**Data for review**:
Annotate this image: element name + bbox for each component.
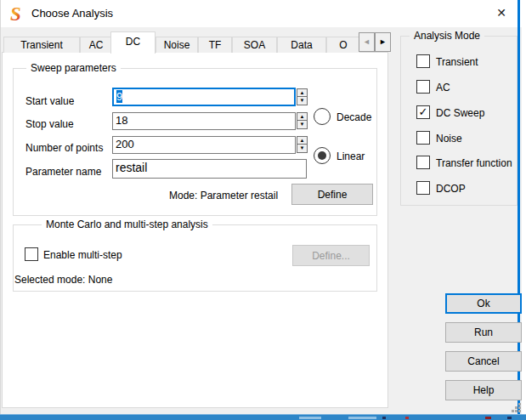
ok-button[interactable]: Ok: [445, 293, 522, 314]
screen: S Choose Analysis ✕ Transient AC DC Nois…: [0, 0, 526, 420]
dc-tab-page: Sweep parameters Start value 9 ▲ ▼ Stop …: [2, 52, 388, 408]
taskbar-artifact: [485, 417, 491, 419]
stop-value-label: Stop value: [25, 118, 74, 130]
tab-ac[interactable]: AC: [80, 37, 112, 53]
choose-analysis-dialog: S Choose Analysis ✕ Transient AC DC Nois…: [0, 0, 522, 414]
number-of-points-spinner: ▲ ▼: [297, 136, 308, 153]
taskbar-artifact: [382, 417, 386, 419]
close-icon[interactable]: ✕: [496, 6, 506, 20]
tab-scroll-right-icon[interactable]: ►: [375, 32, 391, 52]
checkmark-icon: ✓: [419, 105, 428, 118]
start-value-spinner: ▲ ▼: [297, 88, 308, 105]
taskbar-sliver: [0, 414, 526, 420]
linear-radio[interactable]: [314, 147, 331, 164]
taskbar-artifact: [405, 417, 409, 419]
svg-text:S: S: [10, 4, 21, 24]
noise-checkbox-label: Noise: [436, 133, 462, 145]
taskbar-artifact: [348, 417, 376, 419]
sweep-parameters-group-title: Sweep parameters: [26, 62, 121, 74]
start-value-selected-text: 9: [116, 90, 122, 103]
taskbar-artifact: [299, 417, 321, 419]
dcop-checkbox-label: DCOP: [436, 183, 466, 195]
analysis-mode-group: Analysis Mode Transient AC ✓ DC Sweep No…: [400, 36, 518, 206]
parameter-name-label: Parameter name: [25, 166, 101, 178]
tab-tf[interactable]: TF: [198, 37, 232, 53]
parameter-name-input[interactable]: restail: [112, 159, 307, 179]
help-button[interactable]: Help: [445, 380, 522, 400]
number-of-points-spin-down-icon[interactable]: ▼: [297, 145, 308, 153]
decade-radio[interactable]: [314, 108, 331, 125]
tab-overflow[interactable]: O: [326, 37, 360, 53]
start-value-label: Start value: [25, 95, 74, 107]
selected-mode-text: Selected mode: None: [14, 274, 112, 286]
start-value-input[interactable]: 9: [112, 88, 296, 106]
transfer-function-checkbox[interactable]: [416, 156, 430, 169]
number-of-points-label: Number of points: [25, 142, 103, 154]
transfer-function-checkbox-label: Transfer function: [436, 157, 512, 169]
enable-multi-step-label: Enable multi-step: [43, 249, 122, 261]
tab-dc[interactable]: DC: [110, 31, 156, 54]
monte-carlo-group-title: Monte Carlo and multi-step analysis: [42, 219, 212, 230]
title-bar: S Choose Analysis ✕: [1, 0, 522, 27]
start-value-spin-down-icon[interactable]: ▼: [297, 97, 308, 105]
tab-transient[interactable]: Transient: [3, 37, 80, 53]
start-value-spin-up-icon[interactable]: ▲: [297, 88, 308, 97]
taskbar-artifact: [507, 417, 512, 419]
linear-radio-label: Linear: [337, 150, 365, 162]
dc-sweep-checkbox-label: DC Sweep: [436, 107, 484, 119]
stop-value-spinner: ▲ ▼: [297, 112, 308, 129]
window-title: Choose Analysis: [31, 7, 113, 20]
number-of-points-spin-up-icon[interactable]: ▲: [297, 136, 308, 145]
ac-checkbox-label: AC: [436, 82, 450, 94]
transient-checkbox[interactable]: [416, 54, 430, 68]
app-logo-icon: S: [9, 4, 25, 24]
resize-grip[interactable]: [512, 403, 522, 413]
tab-strip: Transient AC DC Noise TF SOA Data O ◄ ►: [1, 31, 392, 53]
enable-multi-step-checkbox[interactable]: [25, 247, 38, 261]
run-button[interactable]: Run: [445, 322, 522, 343]
linear-radio-dot: [318, 151, 326, 160]
tab-data[interactable]: Data: [277, 37, 326, 53]
analysis-mode-group-title: Analysis Mode: [410, 30, 484, 42]
monte-carlo-define-button: Define...: [292, 245, 370, 266]
ac-checkbox[interactable]: [416, 80, 430, 94]
stop-value-spin-down-icon[interactable]: ▼: [297, 121, 308, 129]
dcop-checkbox[interactable]: [416, 181, 430, 195]
noise-checkbox[interactable]: [416, 131, 430, 145]
tab-scroll-left-icon[interactable]: ◄: [359, 32, 375, 52]
stop-value-input[interactable]: 18: [112, 112, 296, 130]
dc-sweep-checkbox[interactable]: ✓: [416, 105, 430, 119]
transient-checkbox-label: Transient: [436, 56, 478, 68]
stop-value-spin-up-icon[interactable]: ▲: [297, 112, 308, 121]
sweep-define-button[interactable]: Define: [291, 184, 373, 205]
sweep-mode-text: Mode: Parameter restail: [169, 190, 278, 201]
tab-soa[interactable]: SOA: [232, 37, 277, 53]
tab-noise[interactable]: Noise: [156, 37, 198, 53]
decade-radio-label: Decade: [337, 111, 371, 123]
cancel-button[interactable]: Cancel: [445, 351, 522, 372]
number-of-points-input[interactable]: 200: [112, 136, 296, 154]
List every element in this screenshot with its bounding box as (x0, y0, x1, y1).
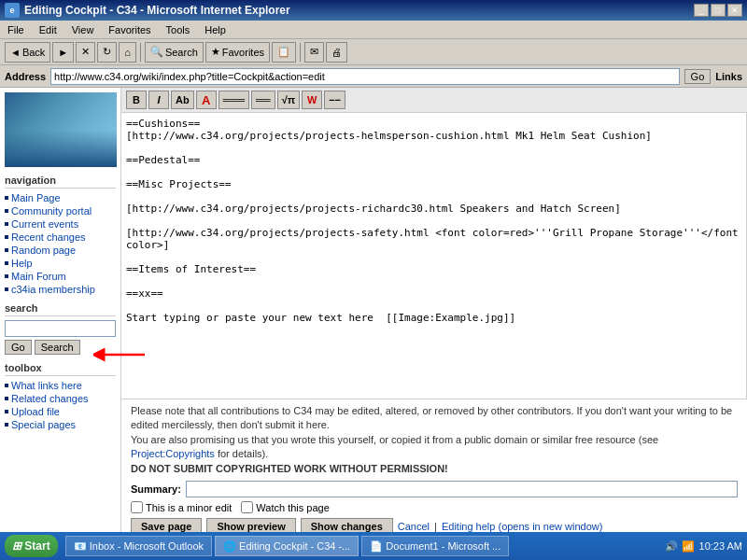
summary-input[interactable] (186, 481, 738, 497)
sidebar: navigation Main PageCommunity portalCurr… (0, 88, 121, 539)
taskbar-time: 10:23 AM (699, 540, 742, 552)
italic-button[interactable]: I (148, 91, 169, 109)
go-search-button[interactable]: Go (5, 340, 32, 355)
content-area: B I Ab A ═══ ══ √π W −− ==Cushions== [ht… (121, 88, 747, 539)
nav-item: Main Forum (5, 271, 116, 282)
dash-button[interactable]: −− (324, 91, 345, 109)
nav-bullet (5, 235, 8, 239)
nav-link-current-events[interactable]: Current events (11, 218, 78, 230)
search-button-sidebar[interactable]: Search (35, 340, 80, 355)
pipe-separator: | (434, 521, 437, 532)
editor-textarea[interactable]: ==Cushions== [http://www.c34.org/project… (121, 113, 747, 399)
stop-button[interactable]: ✕ (76, 42, 95, 63)
menu-help[interactable]: Help (202, 23, 229, 36)
home-button[interactable]: ⌂ (119, 42, 136, 63)
toolbox-item: Special pages (5, 419, 116, 430)
editing-help-link[interactable]: Editing help (opens in new window) (442, 521, 602, 532)
a-button[interactable]: A (196, 91, 217, 109)
hr-button[interactable]: ═══ (218, 91, 249, 109)
summary-row: Summary: (131, 481, 738, 497)
watch-label: Watch this page (256, 502, 329, 513)
minimize-button[interactable]: _ (694, 4, 709, 17)
address-input[interactable] (50, 68, 680, 85)
copyrights-link[interactable]: Project:Copyrights (131, 448, 215, 459)
links-label: Links (715, 71, 742, 82)
taskbar-icons: 🔊 📶 (665, 540, 694, 553)
taskbar-left: ⊞ Start 📧 Inbox - Microsoft Outlook 🌐 Ed… (5, 535, 509, 557)
search-button[interactable]: 🔍 Search (145, 42, 204, 63)
notice-line2: You are also promising us that you wrote… (131, 434, 658, 459)
back-button[interactable]: ◄ Back (5, 42, 50, 63)
toolbox-link-what-links-here[interactable]: What links here (11, 380, 82, 391)
close-button[interactable]: ✕ (727, 4, 742, 17)
window-controls[interactable]: _ □ ✕ (694, 4, 742, 17)
search-section-title: search (5, 302, 116, 316)
nav-link-main-forum[interactable]: Main Forum (11, 271, 66, 282)
menu-view[interactable]: View (69, 23, 97, 36)
toolbox-item: Related changes (5, 393, 116, 404)
ie-icon: e (5, 3, 20, 18)
toolbox-link-upload-file[interactable]: Upload file (11, 406, 60, 417)
address-bar: Address Go Links (0, 65, 747, 88)
cancel-link[interactable]: Cancel (398, 521, 430, 532)
nav-item: Main Page (5, 192, 116, 203)
nav-bullet (5, 196, 8, 200)
start-button[interactable]: ⊞ Start (5, 535, 58, 557)
checkbox-row: This is a minor edit Watch this page (131, 501, 738, 513)
nav-link-community-portal[interactable]: Community portal (11, 205, 92, 217)
address-label: Address (5, 71, 46, 82)
nav-link-recent-changes[interactable]: Recent changes (11, 231, 86, 243)
go-button[interactable]: Go (684, 69, 712, 84)
menu-favorites[interactable]: Favorites (106, 23, 153, 36)
minor-edit-label: This is a minor edit (146, 502, 232, 513)
notice-bold: DO NOT SUBMIT COPYRIGHTED WORK WITHOUT P… (131, 463, 448, 474)
toolbox-link-related-changes[interactable]: Related changes (11, 393, 89, 404)
menu-tools[interactable]: Tools (163, 23, 193, 36)
toolbox-bullet (5, 423, 8, 427)
ab-button[interactable]: Ab (171, 91, 194, 109)
forward-button[interactable]: ► (52, 42, 74, 63)
nav-section-title: navigation (5, 175, 116, 189)
minor-edit-checkbox[interactable] (131, 501, 143, 513)
summary-label: Summary: (131, 483, 181, 495)
toolbox-section-title: toolbox (5, 362, 116, 376)
refresh-button[interactable]: ↻ (97, 42, 117, 63)
toolbox-item: Upload file (5, 406, 116, 417)
main-layout: navigation Main PageCommunity portalCurr… (0, 88, 747, 539)
search-input[interactable] (5, 320, 116, 337)
nav-item: Help (5, 258, 116, 269)
math-button[interactable]: √π (277, 91, 300, 109)
watch-checkbox[interactable] (241, 501, 253, 513)
mail-button[interactable]: ✉ (304, 42, 324, 63)
taskbar-items: 📧 Inbox - Microsoft Outlook 🌐 Editing Co… (65, 536, 510, 556)
nav-bullet (5, 274, 8, 278)
nav-item: Recent changes (5, 231, 116, 243)
w-button[interactable]: W (302, 91, 322, 109)
browser-toolbar: ◄ Back ► ✕ ↻ ⌂ 🔍 Search ★ Favorites 📋 ✉ … (0, 39, 747, 65)
taskbar-outlook[interactable]: 📧 Inbox - Microsoft Outlook (65, 536, 212, 556)
bold-button[interactable]: B (126, 91, 147, 109)
menu-edit[interactable]: Edit (36, 23, 60, 36)
maximize-button[interactable]: □ (711, 4, 726, 17)
menu-file[interactable]: File (5, 23, 27, 36)
nav-link-random-page[interactable]: Random page (11, 245, 76, 256)
nav-link-main-page[interactable]: Main Page (11, 192, 61, 203)
below-editor: Please note that all contributions to C3… (121, 399, 747, 539)
nav-link-help[interactable]: Help (11, 258, 33, 269)
notice-text: Please note that all contributions to C3… (131, 404, 738, 476)
toolbox-items: What links hereRelated changesUpload fil… (5, 380, 116, 430)
nav-bullet (5, 287, 8, 291)
toolbox-link-special-pages[interactable]: Special pages (11, 419, 76, 430)
favorites-button[interactable]: ★ Favorites (205, 42, 270, 63)
nav-items: Main PageCommunity portalCurrent eventsR… (5, 192, 116, 295)
nav-bullet (5, 209, 8, 213)
history-button[interactable]: 📋 (272, 42, 296, 63)
taskbar-ie[interactable]: 🌐 Editing Cockpit - C34 -... (215, 536, 359, 556)
nav-item: Community portal (5, 205, 116, 217)
nav-link-c34ia-membership[interactable]: c34ia membership (11, 284, 95, 295)
taskbar-word[interactable]: 📄 Document1 - Microsoft ... (361, 536, 509, 556)
print-button[interactable]: 🖨 (326, 42, 347, 63)
nav-bullet (5, 261, 8, 265)
bullet-button[interactable]: ══ (251, 91, 275, 109)
toolbox-bullet (5, 410, 8, 413)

**Assigned task**: In the data above, find each line where the string "Inbox" appears, then copy it.

**Solution for this task**:
taskbar-left: ⊞ Start 📧 Inbox - Microsoft Outlook 🌐 Ed… (5, 535, 509, 557)
taskbar-items: 📧 Inbox - Microsoft Outlook 🌐 Editing Co… (65, 536, 510, 556)
taskbar-outlook[interactable]: 📧 Inbox - Microsoft Outlook (65, 536, 212, 556)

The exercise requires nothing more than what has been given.